Kafka no quiere morir, Laurent Seksik, p. 270
-¿Se lo quieres pedir a Dios?
-Casi ... ¡A Einstein!
Ella se echa a reír, aunque sabe
muy bien que, desde Princeton, donde ha encontrado refugio, Einstein tiene fama
de responder a todas las solicitudes de petición de asilo que provengan de Alemania.
Provee de recomendaciones firmadas de su puño y letra a diestro y siniestro,
esos «afidávits » que la administración norteamericana exige para entrar en su
suelo o permanecer en él. Se está convirtiendo en el Moisés de los judíos alemanes,
al posibilitar que crucen el océano. Pero, ay, la misericordia del secretario
de Estado norteamericano, el temible Cordel! Hull, tiene un límite. Y en
materia de salvación de judíos, ese límite hace tiempo que ya se superó.
-¿Qué quieres decirle a Einstein?
El físico fue profesor antes de
la guerra en la Universidad de Praga, donde Robert estudió quince años más
tarde. Esto podría crear un vínculo. Aunque sobre todo quiere evocar a Kafka.

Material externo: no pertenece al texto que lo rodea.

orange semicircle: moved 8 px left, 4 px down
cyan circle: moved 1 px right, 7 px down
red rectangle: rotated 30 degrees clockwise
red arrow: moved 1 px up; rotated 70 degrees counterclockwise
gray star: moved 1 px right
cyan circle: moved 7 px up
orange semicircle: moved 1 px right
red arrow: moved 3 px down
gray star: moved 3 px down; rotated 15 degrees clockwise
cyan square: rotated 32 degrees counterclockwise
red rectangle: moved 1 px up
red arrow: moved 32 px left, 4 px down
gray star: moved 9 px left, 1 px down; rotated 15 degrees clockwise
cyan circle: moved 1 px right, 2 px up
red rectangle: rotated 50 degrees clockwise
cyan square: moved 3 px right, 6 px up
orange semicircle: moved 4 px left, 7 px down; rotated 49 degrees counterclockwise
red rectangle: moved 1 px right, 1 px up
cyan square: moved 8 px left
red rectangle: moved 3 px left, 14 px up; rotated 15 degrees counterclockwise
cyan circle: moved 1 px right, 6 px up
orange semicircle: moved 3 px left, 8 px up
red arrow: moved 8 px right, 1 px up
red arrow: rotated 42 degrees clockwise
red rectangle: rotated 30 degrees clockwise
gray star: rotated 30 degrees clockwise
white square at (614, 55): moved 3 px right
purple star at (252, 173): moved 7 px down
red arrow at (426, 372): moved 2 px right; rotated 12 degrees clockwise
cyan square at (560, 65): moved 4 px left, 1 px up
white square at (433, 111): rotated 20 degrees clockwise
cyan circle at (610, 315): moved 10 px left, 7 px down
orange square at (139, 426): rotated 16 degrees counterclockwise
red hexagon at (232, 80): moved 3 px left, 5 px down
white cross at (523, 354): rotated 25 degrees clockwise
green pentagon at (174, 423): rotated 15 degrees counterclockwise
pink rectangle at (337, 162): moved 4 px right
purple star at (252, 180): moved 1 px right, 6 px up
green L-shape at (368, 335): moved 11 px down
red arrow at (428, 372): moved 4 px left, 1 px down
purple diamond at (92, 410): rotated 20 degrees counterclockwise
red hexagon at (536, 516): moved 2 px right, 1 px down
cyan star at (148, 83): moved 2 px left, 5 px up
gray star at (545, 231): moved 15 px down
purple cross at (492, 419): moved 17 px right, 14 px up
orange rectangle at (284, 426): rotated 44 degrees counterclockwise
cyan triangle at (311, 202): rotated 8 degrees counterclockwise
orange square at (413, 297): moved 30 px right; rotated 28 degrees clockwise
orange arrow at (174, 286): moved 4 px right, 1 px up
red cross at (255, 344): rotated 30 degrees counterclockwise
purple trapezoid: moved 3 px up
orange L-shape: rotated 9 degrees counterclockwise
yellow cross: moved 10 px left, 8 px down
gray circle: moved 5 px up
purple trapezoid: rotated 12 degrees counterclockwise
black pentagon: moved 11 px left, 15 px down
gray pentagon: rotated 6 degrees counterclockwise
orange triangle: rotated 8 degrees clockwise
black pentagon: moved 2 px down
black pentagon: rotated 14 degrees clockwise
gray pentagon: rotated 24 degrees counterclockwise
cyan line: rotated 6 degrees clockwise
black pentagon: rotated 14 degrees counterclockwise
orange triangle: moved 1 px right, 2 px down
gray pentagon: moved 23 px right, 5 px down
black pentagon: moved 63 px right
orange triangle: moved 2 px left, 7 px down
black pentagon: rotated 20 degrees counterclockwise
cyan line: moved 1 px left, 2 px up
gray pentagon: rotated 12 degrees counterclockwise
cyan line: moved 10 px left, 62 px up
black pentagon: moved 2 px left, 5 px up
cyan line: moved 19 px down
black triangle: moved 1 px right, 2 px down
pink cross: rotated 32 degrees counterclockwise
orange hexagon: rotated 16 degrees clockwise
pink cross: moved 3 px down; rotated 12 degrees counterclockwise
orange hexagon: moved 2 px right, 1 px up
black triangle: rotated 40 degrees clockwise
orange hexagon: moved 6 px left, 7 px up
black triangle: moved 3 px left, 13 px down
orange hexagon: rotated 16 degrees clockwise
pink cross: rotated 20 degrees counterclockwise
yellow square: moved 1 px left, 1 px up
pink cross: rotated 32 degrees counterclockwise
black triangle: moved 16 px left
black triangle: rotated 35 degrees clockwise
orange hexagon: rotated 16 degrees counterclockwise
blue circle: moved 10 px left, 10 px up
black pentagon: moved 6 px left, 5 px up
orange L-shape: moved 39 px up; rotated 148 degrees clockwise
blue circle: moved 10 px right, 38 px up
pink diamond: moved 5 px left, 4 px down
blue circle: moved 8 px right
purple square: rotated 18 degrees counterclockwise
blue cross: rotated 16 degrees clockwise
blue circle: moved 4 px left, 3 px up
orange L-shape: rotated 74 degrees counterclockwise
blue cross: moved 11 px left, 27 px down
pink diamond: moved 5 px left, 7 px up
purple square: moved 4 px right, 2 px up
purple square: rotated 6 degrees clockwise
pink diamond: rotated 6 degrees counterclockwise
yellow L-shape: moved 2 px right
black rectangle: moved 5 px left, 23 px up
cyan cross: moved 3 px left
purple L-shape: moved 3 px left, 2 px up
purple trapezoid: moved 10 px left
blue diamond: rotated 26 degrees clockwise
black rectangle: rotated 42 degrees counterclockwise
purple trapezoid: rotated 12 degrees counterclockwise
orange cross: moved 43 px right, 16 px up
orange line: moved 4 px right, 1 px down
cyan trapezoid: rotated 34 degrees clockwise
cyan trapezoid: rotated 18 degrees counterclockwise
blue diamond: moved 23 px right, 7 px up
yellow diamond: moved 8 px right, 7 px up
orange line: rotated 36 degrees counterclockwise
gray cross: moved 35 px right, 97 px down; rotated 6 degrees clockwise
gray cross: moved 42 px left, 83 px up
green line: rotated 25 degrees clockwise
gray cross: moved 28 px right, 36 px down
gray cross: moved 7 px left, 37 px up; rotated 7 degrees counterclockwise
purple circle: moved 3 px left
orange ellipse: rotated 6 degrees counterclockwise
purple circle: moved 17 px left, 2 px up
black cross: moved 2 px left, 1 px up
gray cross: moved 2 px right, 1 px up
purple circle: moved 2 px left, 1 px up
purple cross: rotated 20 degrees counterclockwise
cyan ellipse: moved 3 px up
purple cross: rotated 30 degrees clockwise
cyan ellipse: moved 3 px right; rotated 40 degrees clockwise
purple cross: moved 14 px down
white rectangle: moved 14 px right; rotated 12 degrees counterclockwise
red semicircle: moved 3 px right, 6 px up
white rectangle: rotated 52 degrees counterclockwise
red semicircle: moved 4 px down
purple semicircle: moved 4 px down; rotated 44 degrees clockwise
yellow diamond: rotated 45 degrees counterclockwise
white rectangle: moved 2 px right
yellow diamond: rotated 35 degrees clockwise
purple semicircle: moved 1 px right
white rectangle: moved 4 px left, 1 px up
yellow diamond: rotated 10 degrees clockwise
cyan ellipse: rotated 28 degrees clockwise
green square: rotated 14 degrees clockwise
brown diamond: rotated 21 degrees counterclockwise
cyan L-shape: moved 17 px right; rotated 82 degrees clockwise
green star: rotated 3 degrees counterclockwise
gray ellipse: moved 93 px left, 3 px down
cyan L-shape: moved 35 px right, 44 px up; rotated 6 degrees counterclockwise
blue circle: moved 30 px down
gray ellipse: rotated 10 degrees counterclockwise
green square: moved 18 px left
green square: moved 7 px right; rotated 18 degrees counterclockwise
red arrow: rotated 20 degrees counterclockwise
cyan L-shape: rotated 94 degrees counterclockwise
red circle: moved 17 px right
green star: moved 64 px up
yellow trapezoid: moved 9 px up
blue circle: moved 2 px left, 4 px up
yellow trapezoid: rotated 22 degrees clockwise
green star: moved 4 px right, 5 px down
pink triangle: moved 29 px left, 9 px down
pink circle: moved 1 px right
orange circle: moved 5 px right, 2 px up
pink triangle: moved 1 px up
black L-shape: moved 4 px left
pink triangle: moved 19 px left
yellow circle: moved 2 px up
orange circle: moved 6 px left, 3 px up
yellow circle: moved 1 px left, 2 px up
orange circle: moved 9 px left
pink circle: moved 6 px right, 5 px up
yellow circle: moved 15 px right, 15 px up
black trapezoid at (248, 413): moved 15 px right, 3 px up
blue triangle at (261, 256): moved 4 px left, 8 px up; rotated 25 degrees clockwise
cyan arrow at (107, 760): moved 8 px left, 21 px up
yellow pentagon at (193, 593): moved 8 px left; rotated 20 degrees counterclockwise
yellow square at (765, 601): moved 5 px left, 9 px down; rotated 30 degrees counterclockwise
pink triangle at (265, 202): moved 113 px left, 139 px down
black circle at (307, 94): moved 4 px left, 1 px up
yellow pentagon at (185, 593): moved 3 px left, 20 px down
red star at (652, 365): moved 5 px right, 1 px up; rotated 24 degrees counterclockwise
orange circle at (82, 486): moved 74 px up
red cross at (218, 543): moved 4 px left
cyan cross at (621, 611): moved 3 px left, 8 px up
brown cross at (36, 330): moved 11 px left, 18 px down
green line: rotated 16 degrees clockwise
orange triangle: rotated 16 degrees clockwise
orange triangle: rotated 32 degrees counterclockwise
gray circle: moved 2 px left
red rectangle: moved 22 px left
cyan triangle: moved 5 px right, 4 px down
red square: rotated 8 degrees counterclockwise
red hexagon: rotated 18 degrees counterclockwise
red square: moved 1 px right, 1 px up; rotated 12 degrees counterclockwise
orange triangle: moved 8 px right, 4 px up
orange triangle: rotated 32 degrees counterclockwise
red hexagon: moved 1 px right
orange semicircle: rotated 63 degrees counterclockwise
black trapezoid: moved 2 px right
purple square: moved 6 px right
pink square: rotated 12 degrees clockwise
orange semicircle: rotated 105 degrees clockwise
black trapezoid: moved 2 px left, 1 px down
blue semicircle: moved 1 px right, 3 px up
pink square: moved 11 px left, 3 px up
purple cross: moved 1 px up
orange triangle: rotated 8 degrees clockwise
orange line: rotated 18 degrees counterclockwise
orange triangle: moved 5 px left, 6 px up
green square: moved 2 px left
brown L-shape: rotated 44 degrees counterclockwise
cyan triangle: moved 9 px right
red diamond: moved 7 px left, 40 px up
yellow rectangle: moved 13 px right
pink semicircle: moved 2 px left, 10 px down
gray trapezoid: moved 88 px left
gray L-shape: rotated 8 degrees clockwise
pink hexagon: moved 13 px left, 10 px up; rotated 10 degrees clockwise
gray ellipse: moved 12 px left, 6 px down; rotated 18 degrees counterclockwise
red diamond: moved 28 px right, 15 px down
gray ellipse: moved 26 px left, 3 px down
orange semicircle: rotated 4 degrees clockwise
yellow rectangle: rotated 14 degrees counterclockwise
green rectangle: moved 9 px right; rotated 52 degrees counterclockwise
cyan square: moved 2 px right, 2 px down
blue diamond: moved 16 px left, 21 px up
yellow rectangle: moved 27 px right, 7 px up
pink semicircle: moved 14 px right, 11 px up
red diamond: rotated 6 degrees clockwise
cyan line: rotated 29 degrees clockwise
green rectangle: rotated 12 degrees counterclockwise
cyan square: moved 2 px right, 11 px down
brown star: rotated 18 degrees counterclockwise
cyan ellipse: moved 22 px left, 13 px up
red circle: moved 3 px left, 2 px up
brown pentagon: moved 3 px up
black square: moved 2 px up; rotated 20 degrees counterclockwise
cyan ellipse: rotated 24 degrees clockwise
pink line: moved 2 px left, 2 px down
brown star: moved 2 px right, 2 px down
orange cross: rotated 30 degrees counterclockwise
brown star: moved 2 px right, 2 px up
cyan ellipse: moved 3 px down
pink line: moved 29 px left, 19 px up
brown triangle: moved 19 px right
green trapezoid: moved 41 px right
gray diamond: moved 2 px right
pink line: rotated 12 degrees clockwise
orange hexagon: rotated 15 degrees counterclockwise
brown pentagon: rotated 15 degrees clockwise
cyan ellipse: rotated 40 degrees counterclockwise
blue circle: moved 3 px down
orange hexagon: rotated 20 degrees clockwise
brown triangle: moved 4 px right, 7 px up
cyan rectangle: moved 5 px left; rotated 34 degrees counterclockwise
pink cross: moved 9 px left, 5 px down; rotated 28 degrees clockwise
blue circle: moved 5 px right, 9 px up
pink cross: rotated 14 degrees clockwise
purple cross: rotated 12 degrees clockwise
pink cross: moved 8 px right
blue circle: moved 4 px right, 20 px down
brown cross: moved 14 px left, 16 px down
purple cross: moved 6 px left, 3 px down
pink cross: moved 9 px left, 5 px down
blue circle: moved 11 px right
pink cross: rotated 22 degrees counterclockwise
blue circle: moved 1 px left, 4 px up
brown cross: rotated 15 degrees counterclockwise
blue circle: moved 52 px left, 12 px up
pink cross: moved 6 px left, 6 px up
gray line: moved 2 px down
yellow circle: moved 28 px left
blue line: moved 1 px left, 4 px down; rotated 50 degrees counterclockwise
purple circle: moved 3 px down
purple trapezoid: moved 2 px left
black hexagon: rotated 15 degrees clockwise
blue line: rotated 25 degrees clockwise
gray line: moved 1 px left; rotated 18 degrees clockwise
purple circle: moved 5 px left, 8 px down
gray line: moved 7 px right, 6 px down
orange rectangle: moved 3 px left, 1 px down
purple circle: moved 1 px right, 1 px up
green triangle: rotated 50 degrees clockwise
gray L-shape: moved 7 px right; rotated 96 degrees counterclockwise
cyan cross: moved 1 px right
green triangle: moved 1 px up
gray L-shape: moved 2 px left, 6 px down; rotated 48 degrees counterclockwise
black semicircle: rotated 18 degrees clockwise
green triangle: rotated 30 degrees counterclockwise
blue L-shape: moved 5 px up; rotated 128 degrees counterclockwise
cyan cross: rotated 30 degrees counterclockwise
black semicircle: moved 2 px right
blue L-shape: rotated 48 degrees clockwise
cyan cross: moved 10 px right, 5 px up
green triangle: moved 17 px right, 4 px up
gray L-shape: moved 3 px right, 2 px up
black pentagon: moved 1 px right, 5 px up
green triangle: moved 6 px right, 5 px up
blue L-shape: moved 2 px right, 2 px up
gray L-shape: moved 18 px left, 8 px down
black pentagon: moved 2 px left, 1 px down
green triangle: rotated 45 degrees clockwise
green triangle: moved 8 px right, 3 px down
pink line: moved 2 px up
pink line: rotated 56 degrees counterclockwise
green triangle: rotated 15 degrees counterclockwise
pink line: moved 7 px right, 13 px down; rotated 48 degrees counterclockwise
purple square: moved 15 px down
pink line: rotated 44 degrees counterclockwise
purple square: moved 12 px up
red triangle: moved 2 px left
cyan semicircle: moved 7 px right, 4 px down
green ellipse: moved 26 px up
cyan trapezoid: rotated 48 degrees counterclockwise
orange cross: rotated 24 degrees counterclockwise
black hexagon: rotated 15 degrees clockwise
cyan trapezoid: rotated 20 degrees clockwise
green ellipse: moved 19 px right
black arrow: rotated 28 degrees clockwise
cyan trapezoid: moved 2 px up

En Praga, Einstein frecuentaba la casa de Berta Fanta, aquel salón literario
del que Franz hablaba a menudo, donde incluso llegó a hacer alguna lectura. Tal
vez los dos genios se cruzaron allí. Tal vez, en la misma velada, Kafka leyó
extractos de La condena y Einstein tocó el violín. Pero su intención es contarle
a Einstein que él es uno de los especialistas alemanes del tratamiento
quirúrgico de la tuberculosis y que puede poner su saber, sus conocimientos y
las técnicas operatorias desarrolladas en el hospital de la Charité al servicio
de Estados Unidos.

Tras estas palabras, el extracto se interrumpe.